Check your data sensitivity – outliers, parameters, and assumptions
Data sensitivity measures the extent by which your data description and statistical outlook are affected by external factors such as outliers, parameters and assumptions.
Monitoring data sensitivity is highly crucial in preventing statistical errors.
Interestingly, these sensitivity factors are reliably confirmed mainly through visualisation. Making assumptions about the data’s outliers and parametric distribution can easily lead to false statistical conclusions.
Careful and transparent data normalisation to meet test assumptions is also acceptable, although care must be taken to prevent redefining the data’s characteristics. This can be quantified as p-hacking.
It is best to visualise the data and clearly outline all the characteristics associated with the data before selecting a statistical test.

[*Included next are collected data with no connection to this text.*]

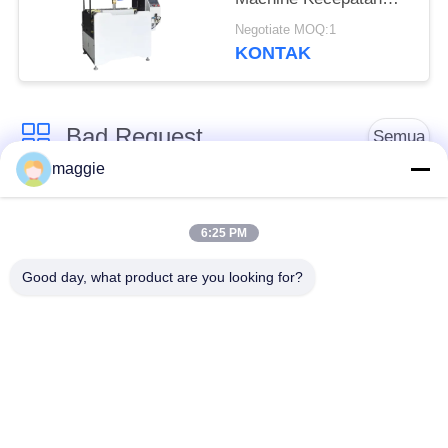
hingga 16-22pcs/Min
Negotiate MOQ:1
KONTAK
Bad Request
Semua
maggie
Mesin Pembuat
mesin kardus
Kotak Kaku
membuat kotak
6:25 PM
Good day, what product are you looking for?
Automatic Paper Box
Automatic Case
Making Machine
Making Machine
Mesin Pemosisian
Mesin Pengumpanan
Otomatis
Kertas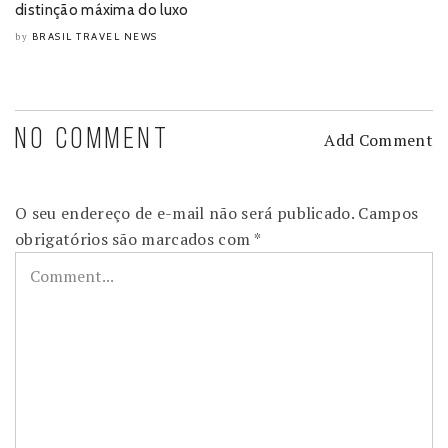
distinção máxima do luxo
BRASIL TRAVEL NEWS
by
NO COMMENT
Add Comment
O seu endereço de e-mail não será publicado.
Campos
obrigatórios são marcados com
*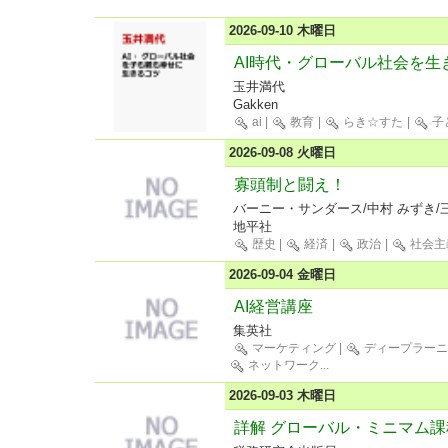
2026-09-10 木曜日
AI時代・グローバル社会を生
玉井満代
Gakken
ai
|
教育
|
らき☆すた
|
子
2026-09-08 火曜日
寡頭制と闘え！
バーニー・サンダース/中村 みずき/
地平社
歴史
|
経済
|
政治
|
社会主
2026-09-04 金曜日
AI経営講座
集英社
マーケティング
|
ディープラーニ
ネットワーク
...
2026-09-03 木曜日
詳解 グローバル・ミニマム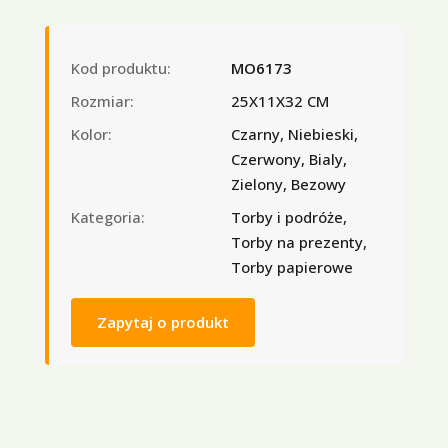
Kod produktu:
MO6173
Rozmiar:
25X11X32 CM
Kolor:
Czarny, Niebieski,
Czerwony, Bialy,
Zielony, Bezowy
Kategoria:
Torby i podróże,
Torby na prezenty,
Torby papierowe
Zapytaj o produkt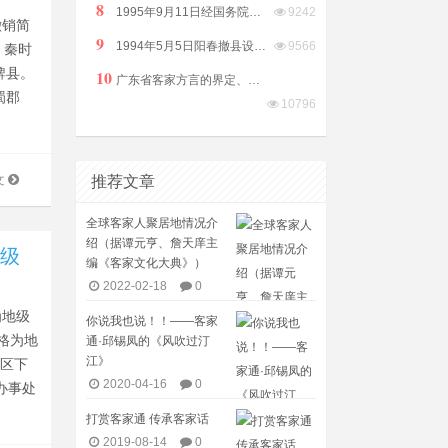
8
1995年9月11日经国务院批准广东信宜撤县建市（县级市）
9242
撤销简
9
1994年5月5日阳春撤县设市（县级）由阳江市代管
9566
，秦时
鞞县。
10
广东省客家方言的界定、划分及相关问题（庄初升）
蜀郡
10796
推荐文章
文
全球客家人聚居地情况介
绍（据谭元亨、詹天庠主
地级
编《客家文化大典》）
2022-02-18
0
为地级
你说我也说！！——客家
升格为地
通·邱锡凤的《风吹过汀
江》
城区下
2020-04-16
0
办事处
打赏客家通 传承客家话
2019-08-14
0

In some instances (such as with the significant impact of outliers), it is safer to stick with non-parametric statistical tests that are not very malleable to outliers and distributions. Also, you can perform and present the results of two tests and allow readers to make their inferences.
This figure below illustrates the importance of visualizing data with boxplots and histograms. With the second set of images as reference, spot the effect of outliers on the histogram, boxplot and statistic significance of the original data.]
With the outliers, the original data starts adopting a more skewed distribution. Hence, a parametric test (t-test) would be inadvisable.
The outliers impacted the T-test and produced errored statistical probability. However, the non-parametric Mann-Whitney U test maintained a non-significant p-value with and without the outlier.